Introduction to the Newborn Screening Fact Sheets
- Celia I. Kaye, MD, PhD,
- Committee on Genetics
Newborn screening fact sheets were last revised in 1996 by the Committee on Genetics of the American Academy of Pediatrics. These fact sheets have been revised again because of advances in the field, including technologic innovations such as tandem mass spectrometry, as well as greater appreciation of ethical issues such as informed consent. The fact sheets provide information to assist pediatricians and other professionals who care for children in performing their essential role within the newborn screening public health system. The newborn screening system consists of 5 parts: (1) newborn testing; (2) follow-up of abnormal screening results to facilitate timely diagnostic testing and management; (3) diagnostic testing; (4) disease management, which requires coordination with the medical home and genetic counseling; and (5) continuous evaluation and improvement of the newborn screening system. The following disorders are reviewed in the newborn screening fact sheets (which are available at www.pediatrics.org/cgi/content/full/118/3/e934): biotinidase deficiency, congenital adrenal hyperplasia, congenital hearing loss, congenital hypothyroidism, cystic fibrosis, galactosemia, homocystinuria, maple syrup urine disease, medium-chain acyl-coenzyme A dehydrogenase deficiency, phenylketonuria, sickle cell disease and other hemoglobinopathies, and tyrosinemia.
- newborn screening
- genetic disorder
- biotinidase deficiency
- congenital adrenal hyperplasia
- congenital hearing loss
- congenital hypothyroidism
- cystic fibrosis
- maple syrup urine disease
- medium-chain acyl-coenzyme A dehydrogenase deficiency
- sickle cell disease
- tandem mass spectrometry
Newborn screening fact sheets were last revised in 1996 by the Committee on Genetics of the American Academy of Pediatrics (AAP). Publication of these revised newborn screening fact sheets was prompted by advances in the field, including technologic innovations, as well as greater appreciation of ethical issues such as those surrounding informed consent.
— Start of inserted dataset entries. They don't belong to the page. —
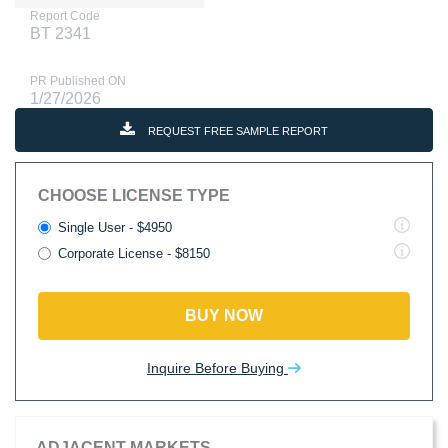
Report Code
BT 2341
PR Published ON
1/27/2026
REQUEST FREE SAMPLE REPORT
CHOOSE LICENSE TYPE
Single User - $4950
Corporate License - $8150
BUY NOW
Inquire Before Buying
ADJACENT MARKETS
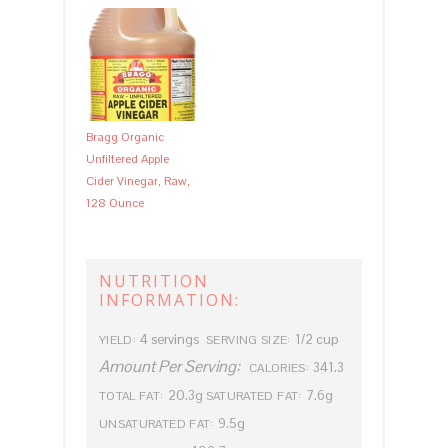
Bragg Organic
Unfiltered Apple
Cider Vinegar, Raw,
128 Ounce
NUTRITION
INFORMATION:
4 servings
1/2 cup
YIELD:
SERVING SIZE:
Amount Per Serving:
341.3
CALORIES:
20.3g
7.6g
TOTAL FAT:
SATURATED FAT:
9.5g
UNSATURATED FAT:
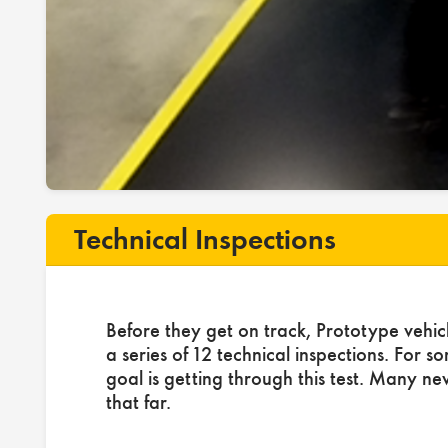
Technical Inspections
Before they get on track, Prototype vehic
a series of 12 technical inspections. For s
goal is getting through this test. Many ne
that far.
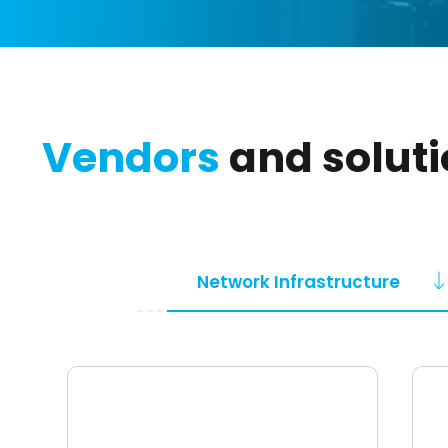
Vendors
and solut
Network Infrastructure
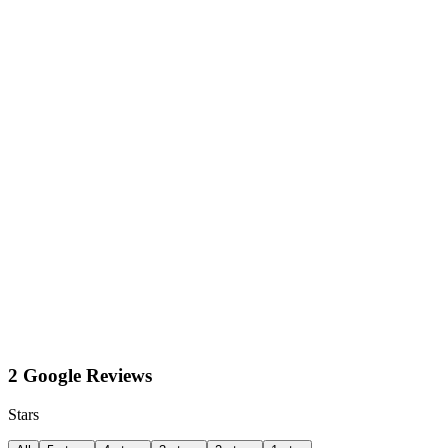
2 Google Reviews
Stars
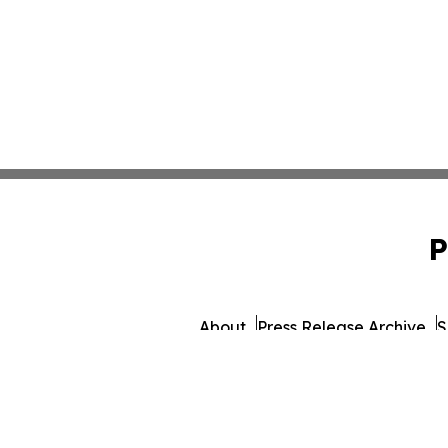
P
About
Press Release Archive
S
© 1995-2026 Newsmatics Inc. d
NEWBORN SCREENING AS A PUBLIC HEALTH SYSTEM
Every infant born in the United States is screened shortly after birth using heel-stick blood spots to detect a variety of congenital conditions. Many infants are also screened for congenital hearing loss. Newborn screening programs have been developed and managed within states, the District of Columbia, Puerto Rico, the US Virgin Islands, and Guam (Table 1). As public health programs, they require a coordinated system of follow-up, diagnosis, and treatment. Periodic program evaluation is also necessary. Thus, newborn screening is not simply a test to identify whether a metabolite is found in unusually high or low concentration in a particular blood spot. Newborn screening is also more than a state-run program that ensures that each abnormal screening result is linked to a particular infant who subsequently receives a diagnostic test and, if indicated, referral for appropriate treatment. Newborn screening is a 5-part system1 in which the pediatrician plays a vital role.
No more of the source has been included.